Chromatin immunoprecipitation and sequencing (ChIP-seq) analysis in YAMC cells showing the number of significantly enriched regions detected for each histone modification marker: (A). Heatmap of H3K27Ac sequencing-depth-normalized read coverage around 3 kb upstream and downstream from the transcription start site (TSS) of Lgr5 (top panel); sites enriched for the H3K27Ac marker around a 100 kb region from the TSS of the Lgr5 gene in N, CR, and CR+Butyrate (bottom panel). (B).

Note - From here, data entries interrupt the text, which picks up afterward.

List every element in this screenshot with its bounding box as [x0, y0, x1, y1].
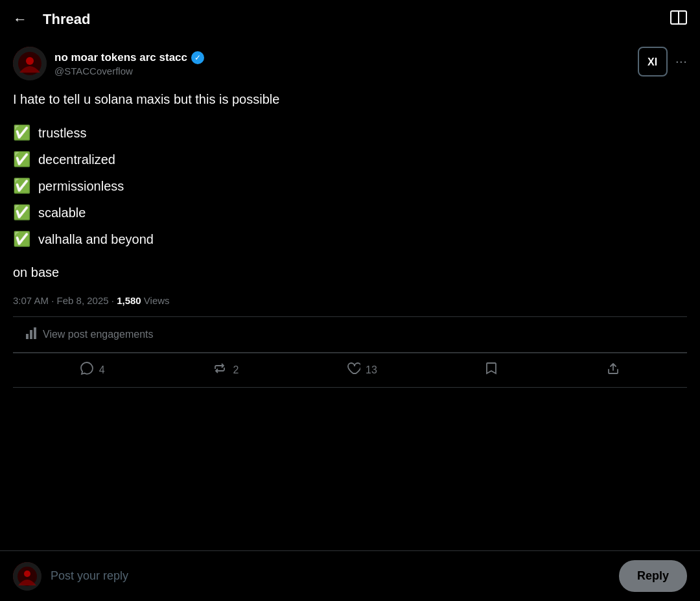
reply-button[interactable]: Reply [619, 560, 687, 592]
reply-placeholder[interactable]: Post your reply [51, 569, 619, 583]
tweet-time: 3:07 AM [13, 295, 49, 306]
reply-bar: Post your reply Reply [0, 550, 700, 601]
share-icon [606, 361, 620, 379]
avatar [13, 47, 47, 80]
tweet-date-separator: · [51, 295, 56, 306]
like-count: 13 [366, 364, 377, 376]
tweet-views-label-text: Views [144, 295, 170, 306]
tweet-checklist: ✅ trustless ✅ decentralized ✅ permission… [13, 122, 687, 250]
bookmark-action[interactable] [484, 361, 498, 379]
svg-point-8 [24, 571, 30, 577]
more-options-button[interactable]: ··· [675, 53, 687, 70]
list-item: ✅ decentralized [13, 148, 687, 170]
engagements-row[interactable]: View post engagements [13, 317, 687, 352]
verified-badge: ✓ [191, 51, 204, 64]
comment-icon [80, 361, 94, 379]
header: ← Thread [0, 0, 700, 39]
list-item: ✅ trustless [13, 122, 687, 143]
list-item: ✅ scalable [13, 202, 687, 223]
heart-icon [346, 361, 360, 379]
reader-mode-icon[interactable] [670, 10, 687, 29]
svg-text:ΧI: ΧI [648, 56, 657, 67]
tweet-views-separator: · [111, 295, 117, 306]
check-icon-4: ✅ [13, 202, 30, 223]
page-title: Thread [43, 11, 90, 28]
reply-avatar [13, 562, 41, 591]
tweet-content: I hate to tell u solana maxis but this i… [13, 89, 687, 282]
tweet-header: no moar tokens arc stacc ✓ @STACCoverflo… [13, 47, 687, 80]
share-action[interactable] [606, 361, 620, 379]
back-button[interactable]: ← [13, 11, 27, 28]
tweet-outro-text: on base [13, 263, 687, 282]
author-handle: @STACCoverflow [54, 65, 204, 77]
engagements-text: View post engagements [43, 329, 153, 340]
tweet-meta: 3:07 AM · Feb 8, 2025 · 1,580 Views [13, 295, 687, 306]
comment-action[interactable]: 4 [80, 361, 105, 379]
tweet-container: no moar tokens arc stacc ✓ @STACCoverflo… [0, 39, 700, 388]
check-icon-5: ✅ [13, 228, 30, 250]
check-icon-1: ✅ [13, 122, 30, 143]
checklist-item-1: trustless [38, 123, 86, 143]
checklist-item-5: valhalla and beyond [38, 230, 154, 249]
list-item: ✅ permissionless [13, 175, 687, 196]
checklist-item-4: scalable [38, 203, 86, 222]
comment-count: 4 [99, 364, 105, 376]
tweet-intro-text: I hate to tell u solana maxis but this i… [13, 89, 687, 109]
list-item: ✅ valhalla and beyond [13, 228, 687, 250]
tweet-views-count: 1,580 [117, 295, 141, 306]
check-icon-3: ✅ [13, 175, 30, 196]
retweet-icon [212, 361, 228, 379]
xai-button[interactable]: ΧI [638, 47, 668, 77]
checklist-item-3: permissionless [38, 176, 124, 196]
bar-chart-icon [26, 327, 36, 342]
author-name: no moar tokens arc stacc [54, 51, 187, 64]
checklist-item-2: decentralized [38, 150, 115, 169]
svg-point-4 [26, 57, 34, 65]
like-action[interactable]: 13 [346, 361, 377, 379]
actions-row: 4 2 13 [13, 353, 687, 388]
retweet-action[interactable]: 2 [212, 361, 239, 379]
check-icon-2: ✅ [13, 148, 30, 170]
tweet-date: Feb 8, 2025 [57, 295, 109, 306]
retweet-count: 2 [233, 364, 239, 376]
bookmark-icon [484, 361, 498, 379]
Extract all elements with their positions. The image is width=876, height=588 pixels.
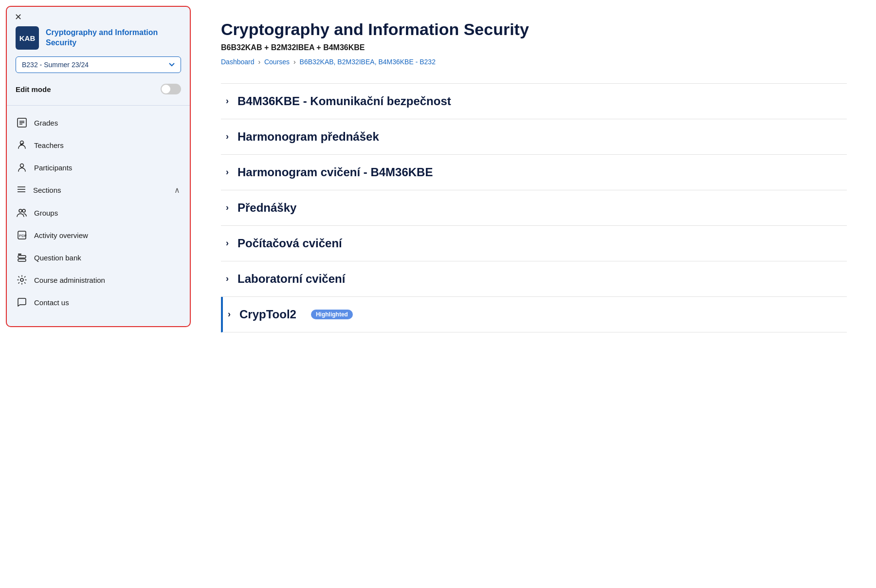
course-admin-label: Course administration	[34, 276, 105, 284]
sidebar-item-participants[interactable]: Participants	[7, 156, 190, 179]
activity-icon: PDF	[17, 230, 27, 240]
question-bank-label: Question bank	[34, 254, 81, 262]
svg-point-10	[22, 209, 25, 212]
svg-point-16	[20, 278, 23, 281]
edit-mode-toggle[interactable]	[161, 84, 181, 94]
section-row-1[interactable]: › B4M36KBE - Komunikační bezpečnost	[221, 84, 847, 119]
sidebar-logo: KAB	[16, 26, 39, 50]
groups-label: Groups	[34, 209, 58, 217]
section-name-6: Laboratorní cvičení	[237, 272, 345, 286]
breadcrumb-dashboard[interactable]: Dashboard	[221, 58, 255, 66]
section-chevron-1: ›	[226, 96, 229, 106]
section-name-3: Harmonogram cvičení - B4M36KBE	[237, 165, 433, 179]
section-row-6[interactable]: › Laboratorní cvičení	[221, 261, 847, 296]
grades-label: Grades	[34, 119, 58, 127]
highlighted-badge: Highlighted	[311, 310, 353, 319]
svg-rect-13	[18, 256, 26, 258]
sidebar-header: KAB Cryptography and Information Securit…	[7, 16, 190, 56]
sidebar-item-question-bank[interactable]: Question bank	[7, 246, 190, 269]
breadcrumb-courses[interactable]: Courses	[264, 58, 290, 66]
section-item-4: › Přednášky	[221, 190, 847, 226]
semester-select-wrap: B232 - Summer 23/24B231 - Winter 23/24	[7, 56, 190, 81]
section-item-3: › Harmonogram cvičení - B4M36KBE	[221, 155, 847, 190]
teachers-icon	[17, 140, 27, 150]
section-chevron-4: ›	[226, 202, 229, 213]
questionbank-icon	[17, 252, 27, 263]
section-row-5[interactable]: › Počítačová cvičení	[221, 226, 847, 261]
participants-icon	[17, 162, 27, 173]
semester-select[interactable]: B232 - Summer 23/24B231 - Winter 23/24	[16, 56, 181, 73]
section-chevron-7: ›	[228, 309, 231, 319]
course-codes: B6B32KAB + B2M32IBEA + B4M36KBE	[221, 43, 847, 52]
section-row-7[interactable]: › CrypTool2 Highlighted	[223, 297, 847, 332]
section-chevron-2: ›	[226, 131, 229, 142]
sidebar-item-grades[interactable]: Grades	[7, 111, 190, 134]
contact-icon	[17, 297, 27, 308]
page-title: Cryptography and Information Security	[221, 19, 847, 39]
sections-chevron-icon: ∧	[174, 185, 180, 195]
section-chevron-3: ›	[226, 167, 229, 177]
section-name-7: CrypTool2	[239, 308, 296, 321]
grades-icon	[17, 117, 27, 128]
section-item-7: › CrypTool2 Highlighted	[221, 297, 847, 332]
activity-overview-label: Activity overview	[34, 231, 88, 239]
section-name-4: Přednášky	[237, 201, 296, 215]
svg-point-5	[20, 164, 24, 167]
sections-icon	[17, 184, 26, 196]
breadcrumb: Dashboard › Courses › B6B32KAB, B2M32IBE…	[221, 58, 847, 66]
section-item-6: › Laboratorní cvičení	[221, 261, 847, 297]
section-item-2: › Harmonogram přednášek	[221, 119, 847, 155]
sidebar-item-activity-overview[interactable]: PDF Activity overview	[7, 224, 190, 246]
sidebar-title: Cryptography and Information Security	[46, 28, 181, 48]
section-row-2[interactable]: › Harmonogram přednášek	[221, 119, 847, 154]
breadcrumb-current[interactable]: B6B32KAB, B2M32IBEA, B4M36KBE - B232	[300, 58, 436, 66]
main-content: Cryptography and Information Security B6…	[197, 0, 876, 588]
section-row-3[interactable]: › Harmonogram cvičení - B4M36KBE	[221, 155, 847, 190]
section-chevron-6: ›	[226, 274, 229, 284]
sidebar-item-sections[interactable]: Sections ∧	[7, 179, 190, 202]
sidebar-divider	[7, 105, 190, 106]
close-button[interactable]: ✕	[15, 12, 22, 22]
edit-mode-row: Edit mode	[7, 81, 190, 103]
section-name-1: B4M36KBE - Komunikační bezpečnost	[237, 94, 451, 108]
sidebar-item-groups[interactable]: Groups	[7, 202, 190, 224]
sidebar-nav: Grades Teachers Participants	[7, 108, 190, 317]
svg-rect-14	[18, 259, 26, 261]
sections-label: Sections	[33, 186, 167, 194]
sections-list: › B4M36KBE - Komunikační bezpečnost › Ha…	[221, 83, 847, 332]
section-item-5: › Počítačová cvičení	[221, 226, 847, 261]
section-chevron-5: ›	[226, 238, 229, 248]
section-name-2: Harmonogram přednášek	[237, 130, 379, 144]
section-row-4[interactable]: › Přednášky	[221, 190, 847, 225]
groups-icon	[17, 207, 27, 218]
participants-label: Participants	[34, 164, 72, 172]
section-item-1: › B4M36KBE - Komunikační bezpečnost	[221, 84, 847, 119]
edit-mode-label: Edit mode	[16, 85, 51, 93]
contact-us-label: Contact us	[34, 298, 69, 307]
sidebar-item-contact-us[interactable]: Contact us	[7, 291, 190, 313]
svg-text:PDF: PDF	[19, 234, 27, 238]
teachers-label: Teachers	[34, 141, 64, 149]
admin-icon	[17, 275, 27, 285]
sidebar-item-course-admin[interactable]: Course administration	[7, 269, 190, 291]
sidebar-item-teachers[interactable]: Teachers	[7, 134, 190, 156]
svg-rect-15	[18, 254, 21, 255]
svg-point-9	[19, 209, 22, 212]
sidebar: ✕ KAB Cryptography and Information Secur…	[6, 6, 191, 327]
section-name-5: Počítačová cvičení	[237, 237, 342, 250]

Heatmap of H3K4me3 sequencing-depth-normalized read coverage around 3 kb upstream and downstream from the transcription start site (TSS) of Lgr5 (top panel); sites enriched for the H3K4me3 marker around a 100 kb region from the TSS of the Lgr5 gene in N, CR, and CR+Butyrate (bottom panel); (C). Heatmap of H3K9Ac sequencing-depth-normalized read coverage around 3 kb upstream and downstream from the transcription start site (TSS) of Lgr5. (D). Two upstream sites (8413 bp and 88,142 bp) enriched for H3K9ac in CR that contained conserved binding motifs for several known TFs. (E). The number of significantly enriched regions detected for each histone modification marker in several groups.